Claro que da igual, y si no, está la publicidad con su condescendencia machista para ponerte en tu sitio y recordártelo. No se habla nunca de “smart women” sino de “smart girls”, no vaya a ser que te crezca el cerebro de golpe al convertirte en mujer y te haga daño. El color de una carrera contra el cáncer no podría ser otro que el rosa y la mascota que recibirás será un osito ( también te dan caldo Aneto, que, por cierto, no he visto que a los hombres se lo den, pero a mí me parece bien porque me chifla). Y ahí hay mucho de lo que hablar y una no tiene autoridad moral porque del cáncer, por fortuna, es espectadora y no enferma. Pero, ninguna broma con esto, hay que escuchar a afectadas que sí hablan de esa marea baja y rosa. Os enlazo aquí el artículo de una mujer que admiro y que sí sabe de lo que habla: de esa cara de la enfermedad que nadie enseña, la de la precariedad sin vitaminar, la que no se refleja en los muros de las redes sociales con lacitos de colores, con sonrisas y con publicidad encubierta. Lean “Cando baixa a marea rosa” y sabrán de lo que hablo. Gracias, Beatriz Figueroa por tu coraje.  El paternalismo proteccionista encuentra su mejor realización si partimos de que la mujer como tal no existe, es una niña permanente que cuando crece ya no vale, ya no necesita el amparo de alguien más fuerte, más avezado. Eres una damisela, por favor, infantilicémoste de por vida. Aunque te conviertas en un cruce entre Ana Obregón y Qué fue de Baby  Jane. Hay que minimizarte y pensar por ti: no te canses, reina, que tú de esto no entiendes. Y aprovecha, que luego eres el objetivo del mundo Tena Lady y tienes que aguantar que Concha Velasco te diga que todo está bien.

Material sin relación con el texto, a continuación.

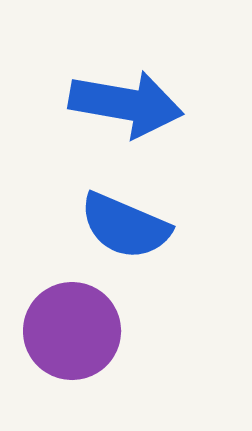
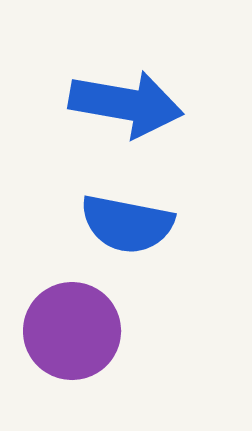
blue semicircle: moved 2 px right, 2 px up; rotated 12 degrees counterclockwise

Yo qué queréis, me parece todo muy agotador. Muy agotador y muy perverso. De elixires de eterna juventud, de la mujer como un Sísifo perpetuo en el intento de detenerse, casi de criogenizarse en esfuerzos vanos por parecer más joven. De no aceptar que una cosa es la belleza de la publicidad y otra la asunción de que todo lo que conlleva la cuarentena y más allá es risible. ¿Quién no ha escuchado risitas ahogadas cuando le da un sofoco? ¿Dónde está la barrera de la aceptación, de la invisibilidad, de que sigamos perpetuando conceptos como “señora viejuna” vs “madurito interesante”?  Y, oye, no he mencionado ni una sola vez la palabra feminismo. Definitivamente, me hago mayor: de la peli de Summers siempre me gustó mucho más el amarillo que el rosa. Y mucho más envejecer que cocer. Dónde va a parar.